Saturday, February 07, 2009

Wo to you creative people looking for employment

Paul Newman's movie "The Color of Money" about pool sharking has the most salient comment for creative people looking for jobs. The exchange goes something like this:

"He's a flake!"
"Yeah, the question is, can he flake on and flake off at will?"

Creative people are flakes (almost by definition). I know this from past experience and acutely from the last week where I'm hoping to hire business writers. We placed an ad on Monster and we've gotten over a hundred responses. That is, hundreds of resumes from writers... the most torturous kind.

You see, earlier in the week I had the privilege to review Matt's resume for costume design. It has a woman in armor in the left eighth of the page. For his target audience, that's right on. It's eye catching, shows his talent and assures he will not be forgotten.

The writing resumes, however, were clear for a target audience of business writing. I can forgive the various clip art on the cover letters... there's a difference between flat ignorance; no, I'm talking about things that should be common sense. For example:

* Endless purple prose - four pages of resume digging into their heart of hearts as to why they want to be, or are, writers. "I think it was a fairy or a muse camping in my heart and typing fingers..." ugg.

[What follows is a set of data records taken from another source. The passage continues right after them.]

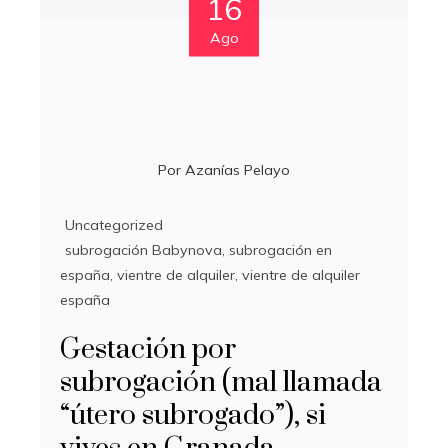
16
Ago
Por
Azanías Pelayo
Uncategorized
subrogación Babynova
,
subrogación en
españa
,
vientre de alquiler
,
vientre de alquiler
españa
Gestación por
subrogación (mal llamada
“útero subrogado”), si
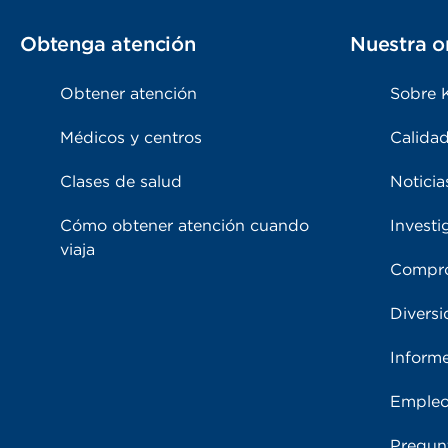
Obtenga atención
Nuestra o
Obtener atención
Sobre 
Médicos y centros
Calidad
Clases de salud
Noticia
Cómo obtener atención cuando
Investi
viaja
Compro
Diversi
Inform
Emple
Pregun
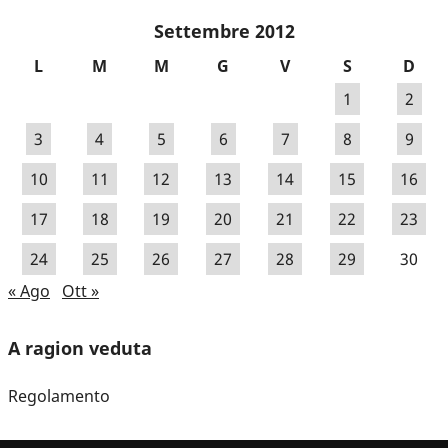
Settembre 2012
L
M
M
G
V
S
D
1
2
3
4
5
6
7
8
9
10
11
12
13
14
15
16
17
18
19
20
21
22
23
24
25
26
27
28
29
30
« Ago
Ott »
A ragion veduta
Regolamento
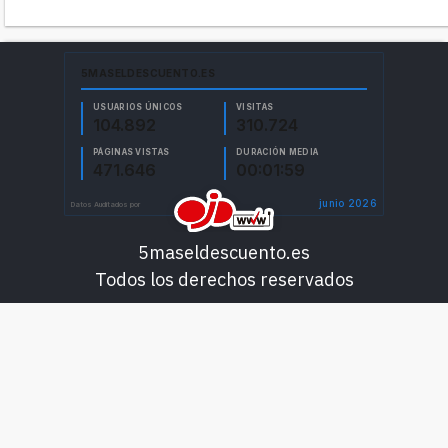
5maseldescuento.es
Todos los derechos reservados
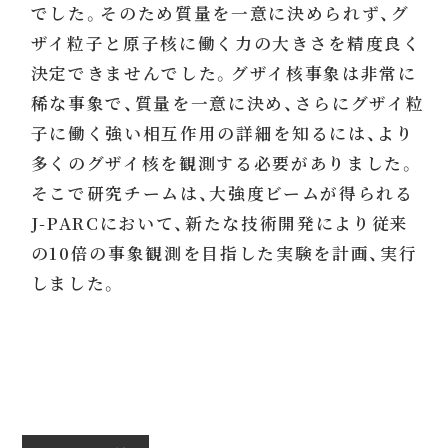
でした。そのため質量を一意に決められず、グ
ザイ粒子と原子核に働く力の大きさを精度良く
決定できませんでした。グザイ核事象は非常に
稀な事象で、質量を一意に決め、さらにグザイ粒
子に働く強い相互作用の詳細を知るには、より
多くのグザイ核を観測する必要がありました。
そこで研究チームは、大強度ビームが得られる
J-PARCにおいて、新たな技術開発により従来
の10倍の事象観測を目指した実験を計画、実行
しました。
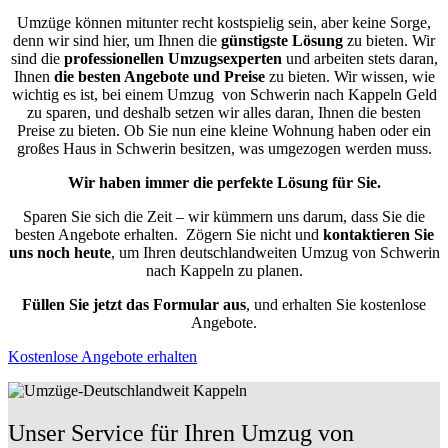
Umzüge können mitunter recht kostspielig sein, aber keine Sorge,
denn wir sind hier, um Ihnen die
günstigste
Lösung
zu bieten. Wir
sind die
professionellen Umzugsexperten
und arbeiten stets daran,
Ihnen
die besten Angebote und Preise
zu bieten. Wir wissen, wie
wichtig es ist, bei einem Umzug von Schwerin nach Kappeln Geld
zu sparen, und deshalb setzen wir alles daran, Ihnen die besten
Preise zu bieten. Ob Sie nun eine kleine Wohnung haben oder ein
großes Haus in Schwerin besitzen, was umgezogen werden muss.
Wir haben immer die perfekte Lösung für Sie.
Sparen Sie sich die Zeit – wir kümmern uns darum, dass Sie die
besten Angebote erhalten.
Zögern Sie nicht und
kontaktieren Sie
uns noch heute
, um Ihren deutschlandweiten Umzug von Schwerin
nach Kappeln zu planen.
Füllen Sie jetzt das Formular aus
, und erhalten Sie kostenlose
Angebote.
Kostenlose Angebote erhalten
Unser Service für Ihren Umzug von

* Scary e-mails. bathedinblood or

* Links to their personal (not business) websites detailing their obsessions in aberrant interests.

* Links to their personal blogs where they talk about how they want to kill their former employer for not recognizing their genius.

I admit, we writers are hopelessly self-possessed; but doesn't logic dictate that if you apply at a professional business you should conduct yourself professionally and just think a little bit about what you include?


josiah's ghost said...

I just died laughing.

Does this make you responsible for my death?

Ha ha, the fairy or muse in my fingers is funny.

I'm off to type extravagantly about how I'm typing extravagantly.